What the exercise asks:
Word for word, return every record.

Data for processing:
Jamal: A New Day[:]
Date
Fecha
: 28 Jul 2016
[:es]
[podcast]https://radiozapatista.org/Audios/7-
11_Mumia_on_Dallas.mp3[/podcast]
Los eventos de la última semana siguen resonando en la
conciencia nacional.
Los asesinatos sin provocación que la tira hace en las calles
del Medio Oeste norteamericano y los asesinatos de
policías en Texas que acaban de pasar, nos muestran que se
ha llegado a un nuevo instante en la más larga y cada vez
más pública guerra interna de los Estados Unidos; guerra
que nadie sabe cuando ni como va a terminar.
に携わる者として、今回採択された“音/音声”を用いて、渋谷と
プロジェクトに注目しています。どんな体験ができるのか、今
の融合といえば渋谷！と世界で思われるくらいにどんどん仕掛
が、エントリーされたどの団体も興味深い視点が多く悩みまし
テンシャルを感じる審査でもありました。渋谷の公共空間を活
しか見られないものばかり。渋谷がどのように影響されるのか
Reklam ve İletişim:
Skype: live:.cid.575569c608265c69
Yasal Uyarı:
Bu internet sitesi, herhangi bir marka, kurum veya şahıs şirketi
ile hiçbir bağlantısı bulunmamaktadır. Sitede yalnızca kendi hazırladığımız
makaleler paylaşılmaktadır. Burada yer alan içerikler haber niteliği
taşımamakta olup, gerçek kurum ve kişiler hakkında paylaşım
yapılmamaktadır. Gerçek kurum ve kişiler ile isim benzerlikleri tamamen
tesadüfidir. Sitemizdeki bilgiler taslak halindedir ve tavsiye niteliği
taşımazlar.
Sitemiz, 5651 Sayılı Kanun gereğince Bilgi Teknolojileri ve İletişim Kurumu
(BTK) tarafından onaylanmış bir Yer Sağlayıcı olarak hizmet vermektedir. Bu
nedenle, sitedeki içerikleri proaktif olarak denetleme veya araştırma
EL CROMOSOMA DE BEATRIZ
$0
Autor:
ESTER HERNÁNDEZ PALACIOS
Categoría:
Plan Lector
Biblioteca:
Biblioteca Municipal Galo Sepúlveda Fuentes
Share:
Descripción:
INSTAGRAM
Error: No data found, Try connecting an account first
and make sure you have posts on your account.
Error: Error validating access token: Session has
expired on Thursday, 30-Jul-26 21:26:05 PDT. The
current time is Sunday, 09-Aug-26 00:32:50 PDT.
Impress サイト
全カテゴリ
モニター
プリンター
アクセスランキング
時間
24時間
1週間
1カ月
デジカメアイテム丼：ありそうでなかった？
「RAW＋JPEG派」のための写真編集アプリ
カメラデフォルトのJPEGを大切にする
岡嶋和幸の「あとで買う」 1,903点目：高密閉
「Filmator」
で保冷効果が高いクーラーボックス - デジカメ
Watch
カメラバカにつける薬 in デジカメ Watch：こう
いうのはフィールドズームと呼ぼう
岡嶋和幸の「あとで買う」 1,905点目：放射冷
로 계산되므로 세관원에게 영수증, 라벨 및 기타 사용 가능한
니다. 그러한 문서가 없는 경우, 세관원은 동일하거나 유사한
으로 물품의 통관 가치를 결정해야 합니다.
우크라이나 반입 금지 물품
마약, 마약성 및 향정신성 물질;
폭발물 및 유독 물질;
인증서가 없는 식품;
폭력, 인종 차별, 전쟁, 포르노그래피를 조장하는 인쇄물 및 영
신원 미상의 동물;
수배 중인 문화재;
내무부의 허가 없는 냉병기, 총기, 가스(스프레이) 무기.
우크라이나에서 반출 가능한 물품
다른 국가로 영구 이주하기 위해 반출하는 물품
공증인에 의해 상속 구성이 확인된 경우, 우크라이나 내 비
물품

Reply to the exercise:
Jamal: A New Day[:]
Date
Fecha
: 28 Jul 2016
[:es]
[podcast]https://radiozapatista.org/Audios/7-
11_Mumia_on_Dallas.mp3[/podcast]
Los eventos de la última semana siguen resonando en la
conciencia nacional.
Los asesinatos sin provocación que la tira hace en las calles
del Medio Oeste norteamericano y los asesinatos de
policías en Texas que acaban de pasar, nos muestran que se
ha llegado a un nuevo instante en la más larga y cada vez
más pública guerra interna de los Estados Unidos; guerra
que nadie sabe cuando ni como va a terminar.
に携わる者として、今回採択された“音/音声”を用いて、渋谷と
プロジェクトに注目しています。どんな体験ができるのか、今
の融合といえば渋谷！と世界で思われるくらいにどんどん仕掛
が、エントリーされたどの団体も興味深い視点が多く悩みまし
テンシャルを感じる審査でもありました。渋谷の公共空間を活
しか見られないものばかり。渋谷がどのように影響されるのか
Reklam ve İletişim:
Skype: live:.cid.575569c608265c69
Yasal Uyarı:
Bu internet sitesi, herhangi bir marka, kurum veya şahıs şirketi
ile hiçbir bağlantısı bulunmamaktadır. Sitede yalnızca kendi hazırladığımız
makaleler paylaşılmaktadır. Burada yer alan içerikler haber niteliği
taşımamakta olup, gerçek kurum ve kişiler hakkında paylaşım
yapılmamaktadır. Gerçek kurum ve kişiler ile isim benzerlikleri tamamen
tesadüfidir. Sitemizdeki bilgiler taslak halindedir ve tavsiye niteliği
taşımazlar.
Sitemiz, 5651 Sayılı Kanun gereğince Bilgi Teknolojileri ve İletişim Kurumu
(BTK) tarafından onaylanmış bir Yer Sağlayıcı olarak hizmet vermektedir. Bu
nedenle, sitedeki içerikleri proaktif olarak denetleme veya araştırma
EL CROMOSOMA DE BEATRIZ
$0
Autor:
ESTER HERNÁNDEZ PALACIOS
Categoría:
Plan Lector
Biblioteca:
Biblioteca Municipal Galo Sepúlveda Fuentes
Share:
Descripción:
INSTAGRAM
Error: No data found, Try connecting an account first
and make sure you have posts on your account.
Error: Error validating access token: Session has
expired on Thursday, 30-Jul-26 21:26:05 PDT. The
current time is Sunday, 09-Aug-26 00:32:50 PDT.
Impress サイト
全カテゴリ
モニター
プリンター
アクセスランキング
時間
24時間
1週間
1カ月
デジカメアイテム丼：ありそうでなかった？
「RAW＋JPEG派」のための写真編集アプリ
カメラデフォルトのJPEGを大切にする
岡嶋和幸の「あとで買う」 1,903点目：高密閉
「Filmator」
で保冷効果が高いクーラーボックス - デジカメ
Watch
カメラバカにつける薬 in デジカメ Watch：こう
いうのはフィールドズームと呼ぼう
岡嶋和幸の「あとで買う」 1,905点目：放射冷
로 계산되므로 세관원에게 영수증, 라벨 및 기타 사용 가능한
니다. 그러한 문서가 없는 경우, 세관원은 동일하거나 유사한
으로 물품의 통관 가치를 결정해야 합니다.
우크라이나 반입 금지 물품
마약, 마약성 및 향정신성 물질;
폭발물 및 유독 물질;
인증서가 없는 식품;
폭력, 인종 차별, 전쟁, 포르노그래피를 조장하는 인쇄물 및 영
신원 미상의 동물;
수배 중인 문화재;
내무부의 허가 없는 냉병기, 총기, 가스(스프레이) 무기.
우크라이나에서 반출 가능한 물품
다른 국가로 영구 이주하기 위해 반출하는 물품
공증인에 의해 상속 구성이 확인된 경우, 우크라이나 내 비
물품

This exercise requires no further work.